Continuous-Time computation models

Computation model

The characteristic property of continuous-time formalisms is that the trajectories of input-, output- and state-values are continuous in time. Mathematically, this class of systems is modeled by systems of ordinary differential equations (ODE).

The change of a state variable is described by its time derivative

 \begin{eqnarray} \dot{x}(t) &=& f(x(t), u(t), t) \\ y(t) &=& g(x(t), u(t), t) \end{eqnarray}

A system model is described by its differential equation and an output equation, where u(t) is the input, x(t) is the state and y(t) is the systems output.

Signal form

At every instant of the simulation interval, inputs, outputs and states have a distinct value. Therefore, signals in continuous-time models are continuous functions. The resulting signal form is shown here.

A continuous-time signal

Example: Spring-Mass system

Continuous-Time models are often used to model mechanical or electrical systems. As an example, see the simple mechanical model depicted below: Two bodies are connected by springs and dampers and accelerated by an external Force F.

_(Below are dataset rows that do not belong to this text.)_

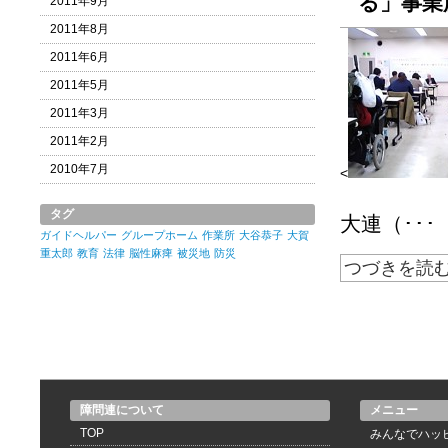
る」事業
2011年9月
2011年8月
2011年6月
2011年5月
2011年3月
2011年2月
2010年7月
<
タグ
大連（･･･
ガイドヘルパー
グループホーム
作業所
大谷恭子
大賀
重太郎
教育
法律
脳性麻痺
被災地
防災
つづきを読
障問連について
メニュー
TOP
みんなでハッ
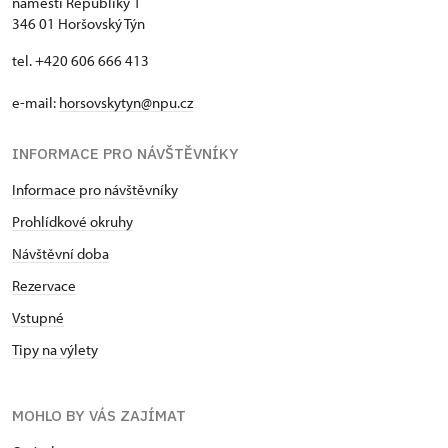
náměstí Republiky 1
346 01 Horšovský Týn
tel. +420 606 666 413
e-mail:
horsovskytyn@npu.cz
INFORMACE PRO NÁVŠTĚVNÍKY
Informace pro návštěvníky
Prohlídkové okruhy
Návštěvní doba
Rezervace
Vstupné
Tipy na výlety
MOHLO BY VÁS ZAJÍMAT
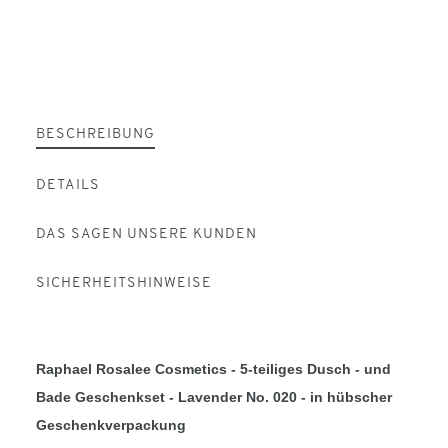
BESCHREIBUNG
DETAILS
DAS SAGEN UNSERE KUNDEN
SICHERHEITSHINWEISE
Raphael Rosalee Cosmetics - 5-teiliges Dusch - und
Bade Geschenkset - Lavender No. 020 - in hübscher
Geschenkverpackung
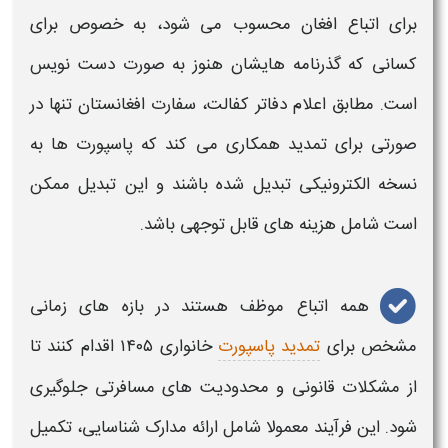
برای اتباع افغان محسوب می‌ شود، به‌ خصوص برای
کسانی که گذرنامه‌ هایشان هنوز به صورت دست‌ نویس
است. مطابق اعلام دفاتر کفالت، سفارت افغانستان تنها در
صورتی برای
تمدید
همکاری می‌ کند که
پاسپورت‌
ها به
نسخه
الکترونیکی تبدیل
شده باشند و این تبدیل ممکن
است شامل هزینه‌ های قابل توجهی باشد.
همه اتباع موظف هستند در بازه‌ های زمانی
مشخص برای
تمدید پاسپورت
خانواری ۱۴۰۵
اقدام کنند تا
از مشکلات قانونی و محدودیت‌ های مسافرتی جلوگیری
شود. این فرآیند معمولا شامل ارائه مدارک شناسایی، تکمیل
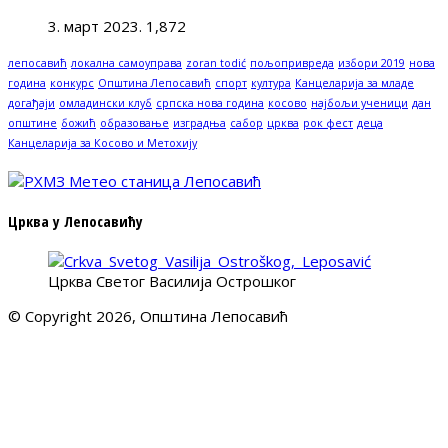
3. март 2023.
1,872
лепосавић
локална самоуправа
zoran todić
пољопривреда
избори 2019
нова
година
конкурс
Општина Лепосавић
спорт
култура
Канцеларија за младе
догађаји
омладински клуб
српска нова година
косово
најбољи ученици
дан
општине
божић
образовање
изградња
сабор
црква
рок фест
деца
Канцеларија за Косово и Метохију
Црква у Лепосавићу
Црква Светог Василија Острошког
© Copyright 2026, Општина Лепосавић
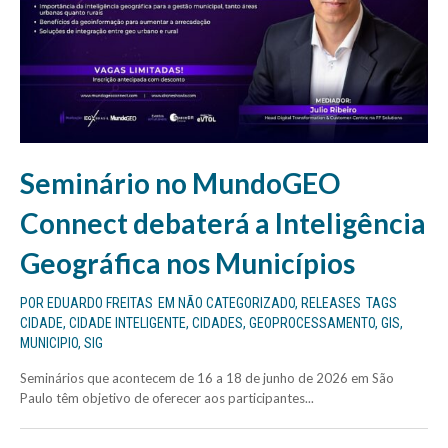
Seminário no MundoGEO
Connect debaterá a Inteligência
Geográfica nos Municípios
POR
EDUARDO FREITAS
EM
NÃO CATEGORIZADO
,
RELEASES
TAGS
CIDADE
,
CIDADE INTELIGENTE
,
CIDADES
,
GEOPROCESSAMENTO
,
GIS
,
MUNICIPIO
,
SIG
Seminários que acontecem de 16 a 18 de junho de 2026 em São
Paulo têm objetivo de oferecer aos participantes...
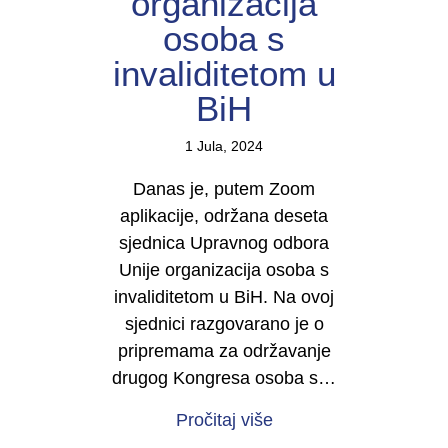
organizacija
osoba s
invaliditetom u
BiH
1 Jula, 2024
Danas je, putem Zoom
aplikacije, održana deseta
sjednica Upravnog odbora
Unije organizacija osoba s
invaliditetom u BiH. Na ovoj
sjednici razgovarano je o
pripremama za održavanje
drugog Kongresa osoba s…
about Deseta sjednica
Pročitaj više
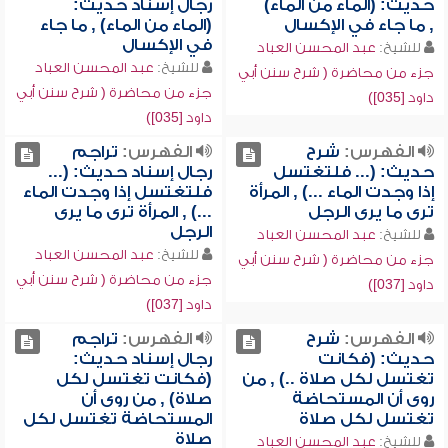
حديث: (الماء من الماء)
رجال إسناد حديث:
, ما جاء في الإكسال
(الماء من الماء) , ما جاء
في الإكسال
للشيخ:
عبد المحسن العباد
للشيخ:
عبد المحسن العباد
جزء من محاضرة ( شرح سنن أبي
جزء من محاضرة ( شرح سنن أبي
داود [035])
داود [035])
الفهرس:
شرح
الفهرس:
تراجم
حديث: (... فلتغتسل
رجال إسناد حديث: (...
إذا وجدت الماء ...) , المرأة
فلتغتسل إذا وجدت الماء
ترى ما يرى الرجل
...) , المرأة ترى ما يرى
الرجل
للشيخ:
عبد المحسن العباد
للشيخ:
عبد المحسن العباد
جزء من محاضرة ( شرح سنن أبي
جزء من محاضرة ( شرح سنن أبي
داود [037])
داود [037])
الفهرس:
شرح
الفهرس:
تراجم
حديث: (فكانت
رجال إسناد حديث:
تغتسل لكل صلاة ..) , من
(فكانت تغتسل لكل
روى أن المستحاضة
صلاة) , من روى أن
تغتسل لكل صلاة
المستحاضة تغتسل لكل
صلاة
للشيخ:
عبد المحسن العباد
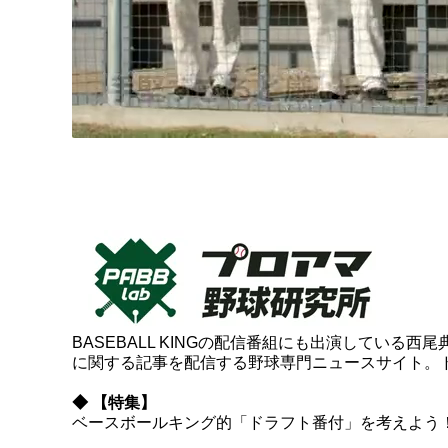
BASEBALL KINGの配信番組にも出演してい
に関する記事を配信する野球専門ニュースサイト。
◆ 【特集】
ベースボールキング的「ドラフト番付」を考えよう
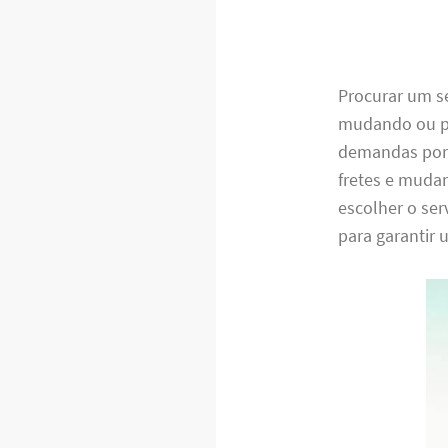
Procurar um s
mudando ou pr
demandas por 
fretes e mudan
escolher o ser
para garantir 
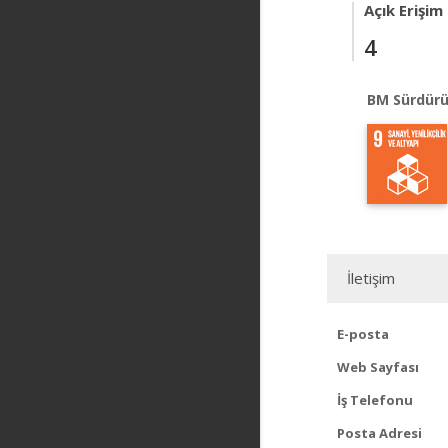
Açık Erişim
4
BM Sürdürü
İletişim
E-posta
Web Sayfası
İş Telefonu
Posta Adresi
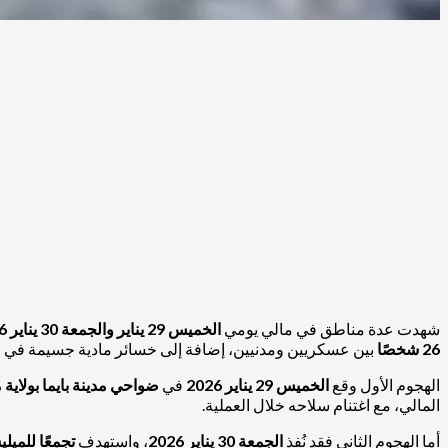
شهدت عدة مناطق في مالي يومي
الخميس 29 يناير والجمعة 30 يناير 2026
26 شخصًا
بين عسكريين ومدنيين، إضافة إلى خسائر مادية جسيمة في الع
الهجوم الأول وقع
الخميس 29 يناير 2026
في
ضواحي مدينة بايما بولاية 
المالي، مع اغتنام سلاحه خلال العملية.
أما الهجوم الثاني فقد نُفذ
الجمعة 30 يناير 2026
، واستهدف
تجمعًا للميل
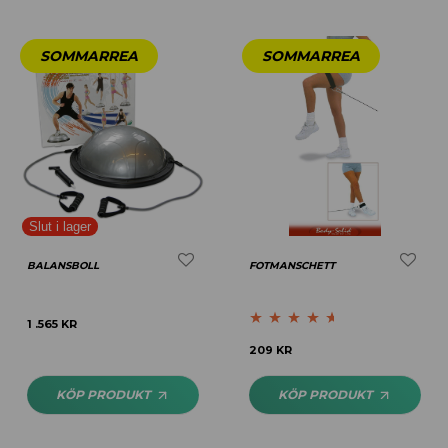
BALANSBOLL
FOTMANSCHETT
1 .565
KR
Betygsatt
209
KR
4.50
av 5
KÖP PRODUKT
KÖP PRODUKT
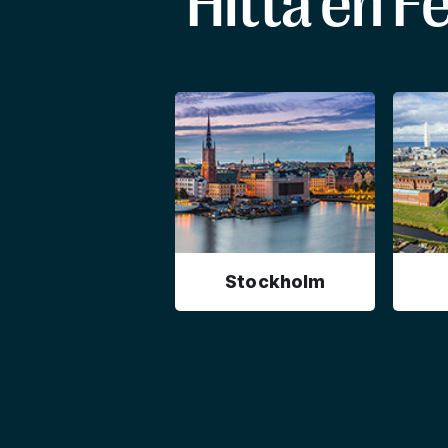
Hitta en F
Stockholm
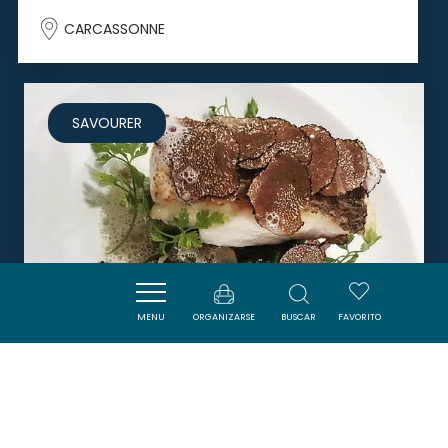
CARCASSONNE
SAVOURER
MENU
ORGANIZARSE
BUSCAR
FAVORITO
LA TABLE D'ALAÏS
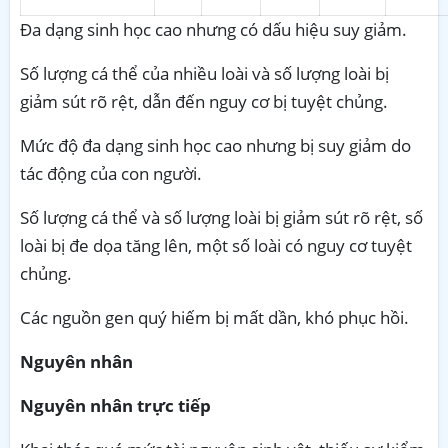
Đa dạng sinh học cao nhưng có dấu hiệu suy giảm.
Số lượng cá thể của nhiều loài và số lượng loài bị
giảm sút rõ rệt, dẫn đến nguy cơ bị tuyệt chủng.
Mức độ đa dạng sinh học cao nhưng bị suy giảm do
tác động của con người.
Số lượng cá thể và số lượng loài bị giảm sút rõ rệt, số
loài bị đe dọa tăng lên, một số loài có nguy cơ tuyệt
chủng.
Các nguồn gen quý hiếm bị mất dần, khó phục hồi.
Nguyên nhân
Nguyên nhân trực tiếp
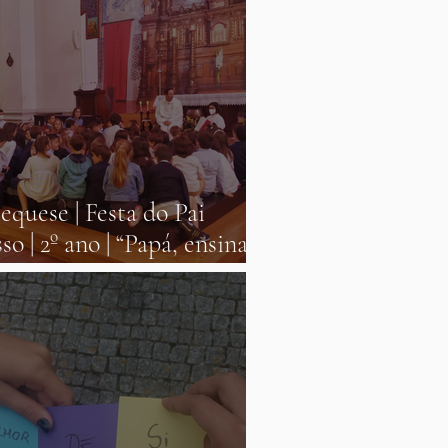
equese | Festa do Pai
so | 2º ano | “Papá, ensinas-
a rezar?” | 7 maio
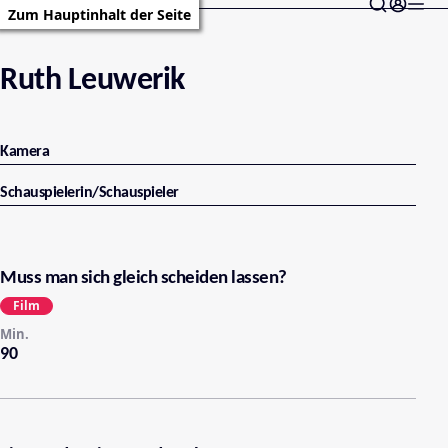
Zum Hauptinhalt der Seite
Ruth Leuwerik
Kamera
Schauspielerin/Schauspieler
Muss man sich gleich scheiden lassen?
Film
Min.
90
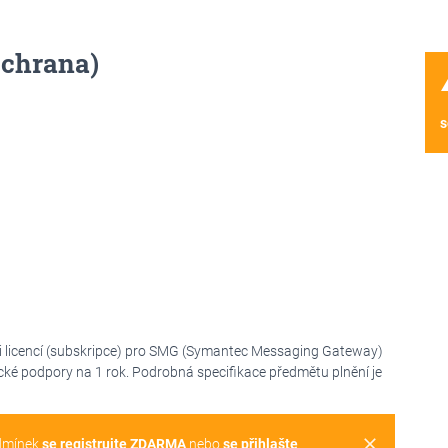
chrana)
wa
s
i licencí (subskripce) pro SMG (Symantec Messaging Gateway)
cké podpory na 1 rok. Podrobná specifikace předmětu plnění je
clear
dmínek
se registrujte ZDARMA
nebo
se přihlašte
.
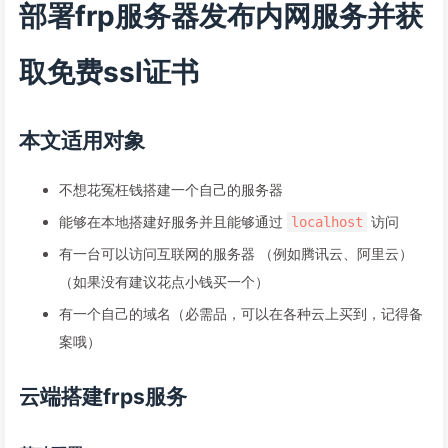
部署frp服务器发布内网服务并获
取免费ssl证书
本文适用对象
不想花冤枉钱搭建一个自己的服务器
能够在本地搭建好服务并且能够通过
访问
localhost
有一台可以访问互联网的服务器 （例如腾讯云、阿里云）
（如果没有建议花点小钱买一个）
有一个自己的域名（必需品，可以在各种云上买到，记得备
案哦）
云端搭建frps服务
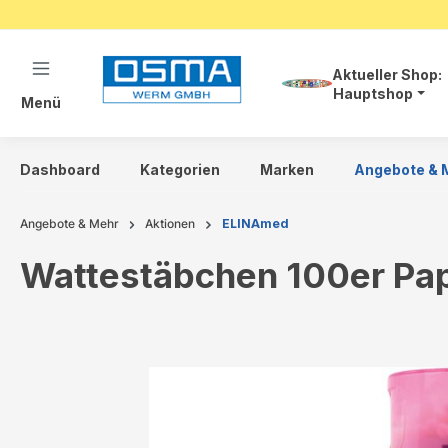
springen
Zur Hauptnavigation springen
Aktueller Shop:
Hauptshop
Menü
Dashboard
Kategorien
Marken
Angebote & 
Angebote & Mehr
Aktionen
ELINAmed
Wattestäbchen 100er Pap
Bildergalerie überspringen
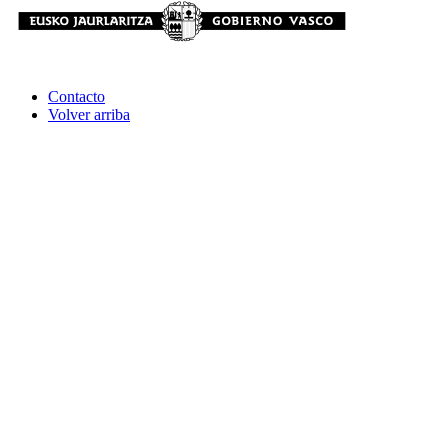
Contacto
Volver arriba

Example: Spring-Mass System

Mathematically, this system is described by the following set of ordinary differential equations (ODE):

 \begin{eqnarray*} \dot{x}_{1}(t) & = & x_{2}(t) \\ \dot{x}_{2}(t) & = & -\frac{k_{1}+k_{2}}{m_{1}} x_{1}(t) -\frac{b_1+b_2}{m1}x_2(t) +\frac{k_2/m_1}x_3(t) + \frac{b_2}{m1}x_4(t) \\ \dot{x}_{3}(t) & = & x_{4}(t) \\ \dot{x}_{4}(t) & = & \frac{k2}{m2}x_{1}(t)+\frac{b_2}{m_2}x_{2}(t) -\frac{k_1}{m_2}x_3(t) - \frac{b_1}{m_2}x_4(t) + \frac{1}{m_2}F(t)\\ \end{eqnarray*}

Here, m1 and m2 are the masses of the bodies, k1 and k2 the spring constants and b1 and b2 the damping constants of the springs and dampers, respectively. The simulation results are shown in the figure below.

Spring-Mass Example: Simulation results

Modeling

The CTDE domain uses the MLDesigner graphically oriented hierarchical block style of modeling. Models are created and manipulated as interconnected blocks, defining the dynamics of the system. Complex models can be organized hierarchically by combining blocks into submodules, submodules into modules and modules into systems. This simplifies the structure of complex models and increases usability of existing components. Besides the easy-to-use interface, the visual representation reflects the structure of the modeled system.

The state derivatives are represented by integrator blocks, while the derivative equation and the output function are modeled by networks of primitives that perform arithmetic operations.

Simulation

Simulation of continuous-time models uses numerical methods for solving systems of ordinary equations, more precisely initial value problems. These algorithms are often called numerical integration methods or ODE solver.

A numeric integration method starts with an initial value of xO and approximates the state and output values at a finite number of time points in the simulation interval. Numerical methods for solving ODE systems are an area of extensive research. A large number of different algorithms are available, with different levels of accuracy, computational effort and suitability for distinct classes of problems. The CTDE domain supports multiple integration algorithms and a variety of configuration options to support them.

Limitations of purely continuous-time models

The numerical methods mentioned above generally require that the differential equation f(x(t), u(t), t) and input trajectory u(t) to be smooth. More precisely, these functions must be sufficiently differentiable (depending on the used ODE solver.)

Real systems seldom meet these requirements. One cause is discontinuity in the state transition function. (Systems with friction or hysteresis effects show such behavior.)

Input signals often change their values discontinuously, especially in systems where continuous components interact with digital devices.

Most numerical algorithms fail or have significantly reduced accuracy when stepping over discontinuity points. Therefore, practical simulation software must offer facilities to manage discontinuity points and handle them appropriately. This is typically done via breakpoint handling.